====== Working data ======
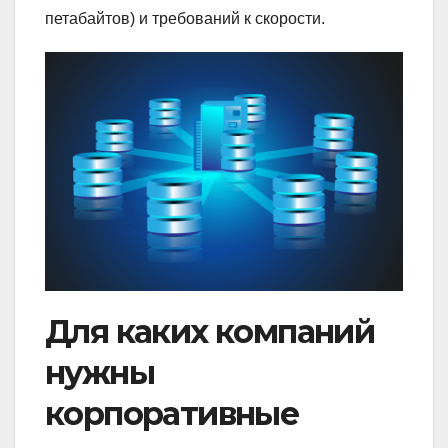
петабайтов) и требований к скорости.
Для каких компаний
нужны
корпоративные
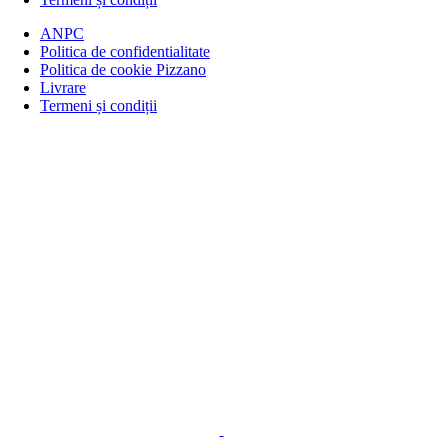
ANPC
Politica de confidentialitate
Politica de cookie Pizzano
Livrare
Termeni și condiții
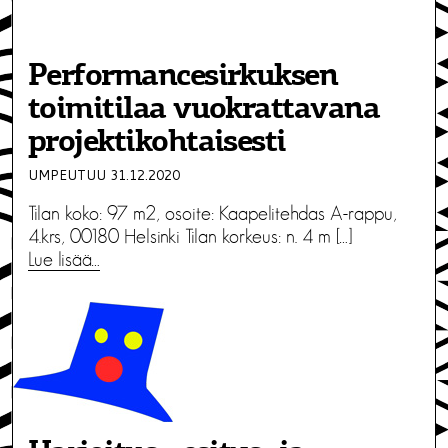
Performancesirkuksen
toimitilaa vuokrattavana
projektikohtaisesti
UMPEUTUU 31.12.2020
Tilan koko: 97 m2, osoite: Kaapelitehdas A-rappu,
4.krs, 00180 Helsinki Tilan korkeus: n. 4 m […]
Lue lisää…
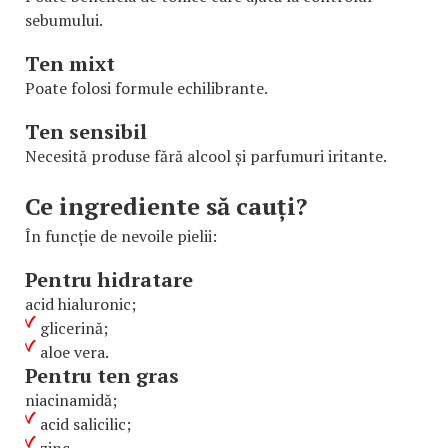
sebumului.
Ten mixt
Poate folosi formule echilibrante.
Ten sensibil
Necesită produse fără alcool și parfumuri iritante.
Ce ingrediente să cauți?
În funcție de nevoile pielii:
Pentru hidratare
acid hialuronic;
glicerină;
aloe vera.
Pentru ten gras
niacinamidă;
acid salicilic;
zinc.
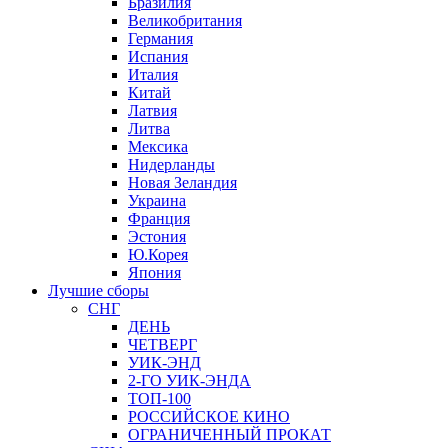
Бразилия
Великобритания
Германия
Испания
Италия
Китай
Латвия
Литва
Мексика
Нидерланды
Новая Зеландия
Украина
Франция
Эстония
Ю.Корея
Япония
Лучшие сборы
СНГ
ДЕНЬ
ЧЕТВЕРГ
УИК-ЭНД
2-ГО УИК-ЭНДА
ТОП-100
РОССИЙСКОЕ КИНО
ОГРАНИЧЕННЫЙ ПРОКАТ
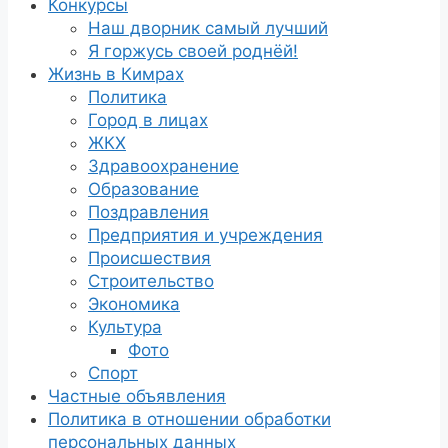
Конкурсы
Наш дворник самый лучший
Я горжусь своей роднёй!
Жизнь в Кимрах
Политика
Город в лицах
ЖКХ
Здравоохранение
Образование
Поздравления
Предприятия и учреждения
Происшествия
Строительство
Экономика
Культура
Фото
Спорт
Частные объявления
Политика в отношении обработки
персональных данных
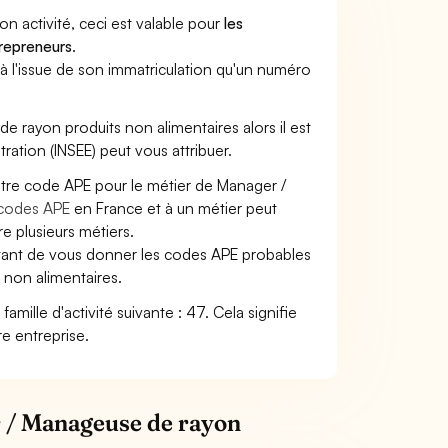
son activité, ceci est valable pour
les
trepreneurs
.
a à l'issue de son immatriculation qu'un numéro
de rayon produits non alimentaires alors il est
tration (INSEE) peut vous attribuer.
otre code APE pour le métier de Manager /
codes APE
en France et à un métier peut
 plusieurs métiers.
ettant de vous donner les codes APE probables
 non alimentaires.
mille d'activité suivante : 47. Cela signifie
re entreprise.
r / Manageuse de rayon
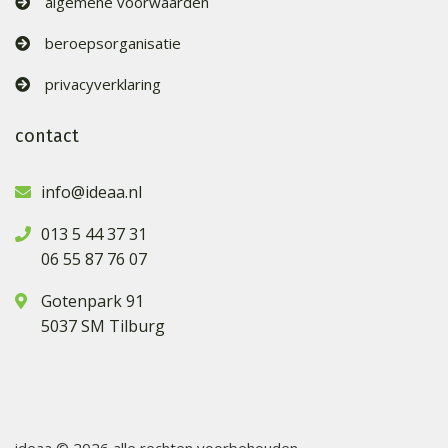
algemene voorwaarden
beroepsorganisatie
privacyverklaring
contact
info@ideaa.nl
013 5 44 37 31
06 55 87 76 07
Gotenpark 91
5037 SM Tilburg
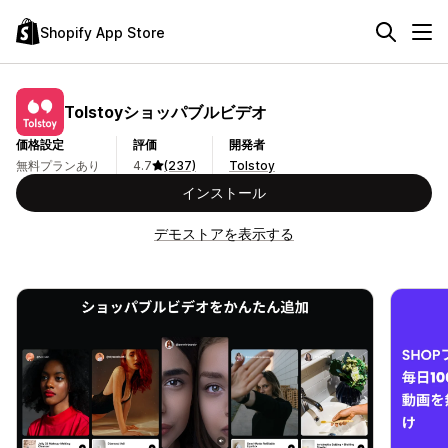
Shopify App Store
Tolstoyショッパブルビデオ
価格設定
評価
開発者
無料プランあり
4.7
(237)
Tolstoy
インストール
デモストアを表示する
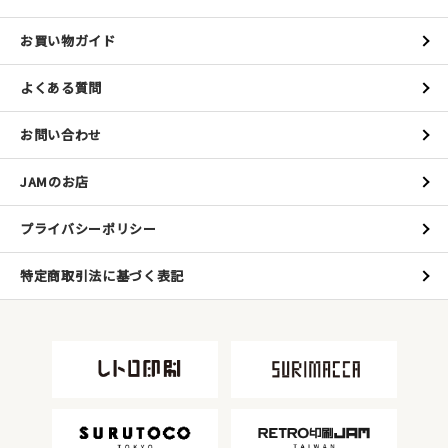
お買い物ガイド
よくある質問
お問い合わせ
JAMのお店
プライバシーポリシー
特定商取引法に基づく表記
======
■ **Assignment**: Pictures aside, repeat exactly every line from the top of the listing above through the line bearing "Tilan koko: 97", inclusive.

■ **Task response**:
петабайтов) и требований к скорости.
Для каких компаний
нужны
корпоративные
ANPC
Politica de confidentialitate
Politica de cookie Pizzano
Livrare
Termeni și condiții
Performancesirkuksen
toimitilaa vuokrattavana
projektikohtaisesti
UMPEUTUU 31.12.2020
Tilan koko: 97 m2, osoite: Kaapelitehdas A-rappu,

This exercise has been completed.